Ventresca, 380 U.S. at 108, 85 S. Ct. at 746 (citations omitted).
¶65 The Supreme Court’s exhortation to resolve questionable cases in favor of upholding warrants is much more subtle and sophisticated than we have previously implied. I would interpret the forgoing to mean that when an affidavit is not purely conclusory, but rather details the underlying circumstances and supplies some reason for crediting the source of the information, a reviewing court should resolve a doubtful case with a preference for upholding the warrant. In the instant case, the confidential informant’s report was insufficient because the search warrant application provided no evidence of the confidential informant’s veracity. Additionally, the “anonymous citizen’s” report was not corroborative because it was merely a collection of bare assertions and thus could not supply an independent reason for crediting the confidential informant’s report. However, this is not to imply, as the Court does, that information not acquired through “independent police investigation” can never corroborate an insufficient informant’s report unless it provides a sufficient basis on its own to support probable cause. See Court’s Op. at ¶ 46. It is conceivable that had Detective Hanson provided some of the underlying circumstances surrounding the “anonymous citizen’s” report, there may have been a substantial basis for the judge reviewing the application to conclude that there was a fair probability that contraband or evidence of a crime would be found in the trailer home.

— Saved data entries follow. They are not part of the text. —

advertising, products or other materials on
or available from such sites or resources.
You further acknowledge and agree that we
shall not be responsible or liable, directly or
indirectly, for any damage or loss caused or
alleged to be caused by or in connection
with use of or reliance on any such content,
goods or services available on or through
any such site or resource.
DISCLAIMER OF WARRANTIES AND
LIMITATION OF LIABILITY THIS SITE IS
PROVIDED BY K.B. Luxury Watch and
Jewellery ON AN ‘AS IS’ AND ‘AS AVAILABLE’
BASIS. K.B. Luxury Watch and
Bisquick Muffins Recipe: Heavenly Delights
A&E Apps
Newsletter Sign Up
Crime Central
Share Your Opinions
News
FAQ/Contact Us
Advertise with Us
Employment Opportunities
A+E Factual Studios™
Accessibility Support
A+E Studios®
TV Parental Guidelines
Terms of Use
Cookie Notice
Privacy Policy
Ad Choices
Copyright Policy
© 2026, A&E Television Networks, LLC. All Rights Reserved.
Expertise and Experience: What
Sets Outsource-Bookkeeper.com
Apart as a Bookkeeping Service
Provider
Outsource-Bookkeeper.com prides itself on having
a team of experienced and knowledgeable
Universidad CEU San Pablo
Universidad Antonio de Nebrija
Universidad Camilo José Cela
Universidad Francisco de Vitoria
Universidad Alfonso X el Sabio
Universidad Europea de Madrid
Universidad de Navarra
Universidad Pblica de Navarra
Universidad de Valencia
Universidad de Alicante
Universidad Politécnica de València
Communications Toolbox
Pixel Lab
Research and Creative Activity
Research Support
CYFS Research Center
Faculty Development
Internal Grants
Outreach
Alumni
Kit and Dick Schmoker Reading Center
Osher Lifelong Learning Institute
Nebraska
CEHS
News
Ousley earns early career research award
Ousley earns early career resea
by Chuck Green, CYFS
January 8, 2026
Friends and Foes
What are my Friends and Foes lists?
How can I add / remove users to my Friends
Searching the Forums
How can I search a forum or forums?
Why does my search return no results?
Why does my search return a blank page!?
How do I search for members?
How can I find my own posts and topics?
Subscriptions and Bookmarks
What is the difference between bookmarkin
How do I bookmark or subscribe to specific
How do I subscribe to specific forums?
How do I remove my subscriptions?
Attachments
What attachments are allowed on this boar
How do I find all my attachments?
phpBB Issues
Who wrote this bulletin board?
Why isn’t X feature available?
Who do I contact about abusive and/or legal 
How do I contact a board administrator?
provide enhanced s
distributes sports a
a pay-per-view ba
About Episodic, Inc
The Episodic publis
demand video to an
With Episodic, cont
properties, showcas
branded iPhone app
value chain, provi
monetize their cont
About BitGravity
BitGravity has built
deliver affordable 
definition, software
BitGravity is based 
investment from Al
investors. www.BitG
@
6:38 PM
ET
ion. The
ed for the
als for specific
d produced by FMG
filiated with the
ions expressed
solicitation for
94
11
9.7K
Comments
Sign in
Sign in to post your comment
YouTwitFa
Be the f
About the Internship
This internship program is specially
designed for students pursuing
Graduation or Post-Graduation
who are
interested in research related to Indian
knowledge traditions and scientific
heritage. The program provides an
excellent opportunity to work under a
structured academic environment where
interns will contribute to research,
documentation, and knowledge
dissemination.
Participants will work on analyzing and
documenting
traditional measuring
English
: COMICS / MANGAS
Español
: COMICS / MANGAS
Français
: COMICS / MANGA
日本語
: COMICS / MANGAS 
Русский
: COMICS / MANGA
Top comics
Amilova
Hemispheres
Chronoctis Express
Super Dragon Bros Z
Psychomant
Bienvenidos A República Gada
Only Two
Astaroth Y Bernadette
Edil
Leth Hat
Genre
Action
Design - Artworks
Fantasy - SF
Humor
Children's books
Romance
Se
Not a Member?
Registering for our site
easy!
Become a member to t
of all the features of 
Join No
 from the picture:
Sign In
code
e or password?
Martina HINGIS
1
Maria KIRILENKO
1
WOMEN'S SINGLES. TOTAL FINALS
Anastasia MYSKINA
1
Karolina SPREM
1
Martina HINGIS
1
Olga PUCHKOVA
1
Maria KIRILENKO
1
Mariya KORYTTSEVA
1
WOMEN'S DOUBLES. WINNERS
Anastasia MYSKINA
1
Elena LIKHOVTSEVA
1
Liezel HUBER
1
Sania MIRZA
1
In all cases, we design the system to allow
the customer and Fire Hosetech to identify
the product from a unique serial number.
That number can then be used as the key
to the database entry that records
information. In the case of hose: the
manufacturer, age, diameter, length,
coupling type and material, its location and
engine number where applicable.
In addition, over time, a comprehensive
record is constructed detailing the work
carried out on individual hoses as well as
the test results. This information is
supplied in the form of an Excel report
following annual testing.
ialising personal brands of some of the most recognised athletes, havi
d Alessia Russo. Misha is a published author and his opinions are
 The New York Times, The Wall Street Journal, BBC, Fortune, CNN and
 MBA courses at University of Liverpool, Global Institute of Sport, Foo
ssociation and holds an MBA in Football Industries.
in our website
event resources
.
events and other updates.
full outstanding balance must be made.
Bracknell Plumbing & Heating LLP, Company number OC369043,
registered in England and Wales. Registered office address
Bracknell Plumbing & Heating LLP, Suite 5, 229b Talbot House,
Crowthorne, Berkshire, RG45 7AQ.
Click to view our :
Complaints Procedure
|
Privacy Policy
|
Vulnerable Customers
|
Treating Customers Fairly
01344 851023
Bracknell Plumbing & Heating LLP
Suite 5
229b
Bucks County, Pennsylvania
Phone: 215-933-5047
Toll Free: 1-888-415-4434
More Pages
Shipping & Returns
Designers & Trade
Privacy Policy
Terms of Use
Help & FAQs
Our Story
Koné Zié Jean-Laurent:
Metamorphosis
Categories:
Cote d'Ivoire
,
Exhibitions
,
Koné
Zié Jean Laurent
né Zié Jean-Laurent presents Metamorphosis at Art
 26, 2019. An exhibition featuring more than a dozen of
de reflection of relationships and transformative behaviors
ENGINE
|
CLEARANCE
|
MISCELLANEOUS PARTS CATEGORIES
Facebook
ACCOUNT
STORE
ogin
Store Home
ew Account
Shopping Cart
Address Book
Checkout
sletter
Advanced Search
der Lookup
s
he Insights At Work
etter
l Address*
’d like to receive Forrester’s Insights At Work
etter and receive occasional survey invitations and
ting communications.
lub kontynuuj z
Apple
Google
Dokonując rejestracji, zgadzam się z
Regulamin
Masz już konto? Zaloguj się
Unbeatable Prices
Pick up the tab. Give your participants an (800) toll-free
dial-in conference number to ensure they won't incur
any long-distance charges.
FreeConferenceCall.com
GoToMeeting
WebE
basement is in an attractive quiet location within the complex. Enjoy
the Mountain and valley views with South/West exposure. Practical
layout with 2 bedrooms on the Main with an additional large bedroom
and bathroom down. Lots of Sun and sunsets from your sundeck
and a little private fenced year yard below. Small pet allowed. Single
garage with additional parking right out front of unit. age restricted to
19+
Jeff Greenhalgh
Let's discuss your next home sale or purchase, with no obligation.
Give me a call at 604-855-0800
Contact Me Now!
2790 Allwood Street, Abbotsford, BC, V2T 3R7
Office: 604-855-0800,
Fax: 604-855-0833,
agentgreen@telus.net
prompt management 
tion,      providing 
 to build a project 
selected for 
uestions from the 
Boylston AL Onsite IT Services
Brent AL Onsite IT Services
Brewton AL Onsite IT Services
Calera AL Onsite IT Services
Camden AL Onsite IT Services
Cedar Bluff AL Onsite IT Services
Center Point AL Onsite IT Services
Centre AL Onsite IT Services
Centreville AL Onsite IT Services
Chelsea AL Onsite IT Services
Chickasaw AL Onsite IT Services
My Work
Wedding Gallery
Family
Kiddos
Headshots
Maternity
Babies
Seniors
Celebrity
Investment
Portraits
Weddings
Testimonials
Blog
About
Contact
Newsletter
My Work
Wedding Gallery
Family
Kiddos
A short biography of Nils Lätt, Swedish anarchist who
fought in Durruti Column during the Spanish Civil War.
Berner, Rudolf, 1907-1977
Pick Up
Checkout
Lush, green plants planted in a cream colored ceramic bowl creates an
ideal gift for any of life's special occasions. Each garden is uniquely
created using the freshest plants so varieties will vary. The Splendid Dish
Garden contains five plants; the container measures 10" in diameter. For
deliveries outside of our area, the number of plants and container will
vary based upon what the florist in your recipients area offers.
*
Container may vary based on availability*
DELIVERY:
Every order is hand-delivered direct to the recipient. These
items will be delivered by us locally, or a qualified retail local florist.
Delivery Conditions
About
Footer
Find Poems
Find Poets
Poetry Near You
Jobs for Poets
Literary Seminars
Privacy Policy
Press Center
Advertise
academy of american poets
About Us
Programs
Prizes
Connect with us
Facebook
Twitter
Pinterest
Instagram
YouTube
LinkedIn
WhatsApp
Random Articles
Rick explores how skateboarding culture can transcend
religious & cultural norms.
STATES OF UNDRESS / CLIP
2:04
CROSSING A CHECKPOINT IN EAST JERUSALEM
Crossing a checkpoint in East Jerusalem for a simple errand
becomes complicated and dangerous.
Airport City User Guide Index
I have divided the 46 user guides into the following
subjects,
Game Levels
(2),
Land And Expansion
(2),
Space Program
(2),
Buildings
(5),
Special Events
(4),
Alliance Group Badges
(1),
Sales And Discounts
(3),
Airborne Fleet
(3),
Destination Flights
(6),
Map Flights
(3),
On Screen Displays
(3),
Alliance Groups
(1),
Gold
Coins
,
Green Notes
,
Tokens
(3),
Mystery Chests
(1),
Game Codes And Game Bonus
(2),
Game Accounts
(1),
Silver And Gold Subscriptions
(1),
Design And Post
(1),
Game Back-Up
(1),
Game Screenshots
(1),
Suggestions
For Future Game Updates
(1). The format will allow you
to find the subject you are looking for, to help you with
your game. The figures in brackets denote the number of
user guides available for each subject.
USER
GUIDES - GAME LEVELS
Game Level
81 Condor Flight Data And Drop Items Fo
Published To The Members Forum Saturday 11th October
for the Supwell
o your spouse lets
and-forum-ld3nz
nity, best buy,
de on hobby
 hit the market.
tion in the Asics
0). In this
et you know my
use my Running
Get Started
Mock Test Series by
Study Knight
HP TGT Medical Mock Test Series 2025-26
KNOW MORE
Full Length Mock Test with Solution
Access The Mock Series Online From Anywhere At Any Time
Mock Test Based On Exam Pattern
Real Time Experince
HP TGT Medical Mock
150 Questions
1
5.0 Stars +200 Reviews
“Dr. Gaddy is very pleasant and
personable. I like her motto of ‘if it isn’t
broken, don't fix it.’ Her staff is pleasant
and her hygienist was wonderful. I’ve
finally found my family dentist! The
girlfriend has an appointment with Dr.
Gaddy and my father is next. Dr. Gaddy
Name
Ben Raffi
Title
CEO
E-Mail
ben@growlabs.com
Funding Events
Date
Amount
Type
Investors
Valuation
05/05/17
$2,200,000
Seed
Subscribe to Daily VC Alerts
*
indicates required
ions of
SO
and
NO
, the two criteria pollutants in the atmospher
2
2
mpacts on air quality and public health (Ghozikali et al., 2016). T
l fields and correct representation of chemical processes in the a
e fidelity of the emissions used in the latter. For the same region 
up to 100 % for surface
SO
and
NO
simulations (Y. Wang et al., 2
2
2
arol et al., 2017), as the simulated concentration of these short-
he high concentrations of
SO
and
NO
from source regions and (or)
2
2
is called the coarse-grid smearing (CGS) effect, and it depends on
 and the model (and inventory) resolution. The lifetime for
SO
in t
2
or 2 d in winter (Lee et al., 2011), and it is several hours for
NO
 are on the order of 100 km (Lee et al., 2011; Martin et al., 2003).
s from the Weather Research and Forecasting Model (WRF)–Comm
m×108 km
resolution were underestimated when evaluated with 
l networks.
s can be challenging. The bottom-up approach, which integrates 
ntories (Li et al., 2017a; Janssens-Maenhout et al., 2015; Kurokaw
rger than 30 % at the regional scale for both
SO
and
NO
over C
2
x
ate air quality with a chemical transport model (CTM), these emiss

¶66 In short, for the benefit of law enforcement, I recommend the following advice: A sufficient warrant application should always detail both how the officer acquired the information giving rise to probable cause, and, if the officer is relying on an informant, how the informant acquired his or her knowledge and circumstances which would *429indicate that the informant’s report is worth crediting. For instance, as noted by the majority, Detective Hanson could have indicated how the confidential informant happened to be in the trailer home and this may have provided the judge with grounds for crediting the veracity of the confidential informant’s report. See 2 Wayne R. LaFave, Search and Seizure: A Treatise on the Fourth Amendment § 3.3(f) at 172, (3d ed. 1996) (“[AJnother situation in which the corroboration will suffice to show veracity is that in which the informant has not been working independently, but rather has cooperated closely with the police.”). Regarding the “anonymous citizen’s” report, Detective Hanson could have described the circumstances surrounding how he received the report from the “anonymous citizen,” how he knew the “anonymous citizen,” why he believed the “anonymous citizen” was credible, and how the “anonymous citizen” acquired his or her knowledge.
¶67 For the foregoing reasons, I concur that the warrant application was insufficient. To conclude otherwise would be to render the constitutional search warrant requirement a mere formality. The corroboration of the confidential informant’s report by the tip from the “anonymous citizen” was simply too conclusory to allow a judge to independently determine the existence of probable cause to justify the issuance of a warrant.
JUSTICE GRAY joins in the foregoing concurrence.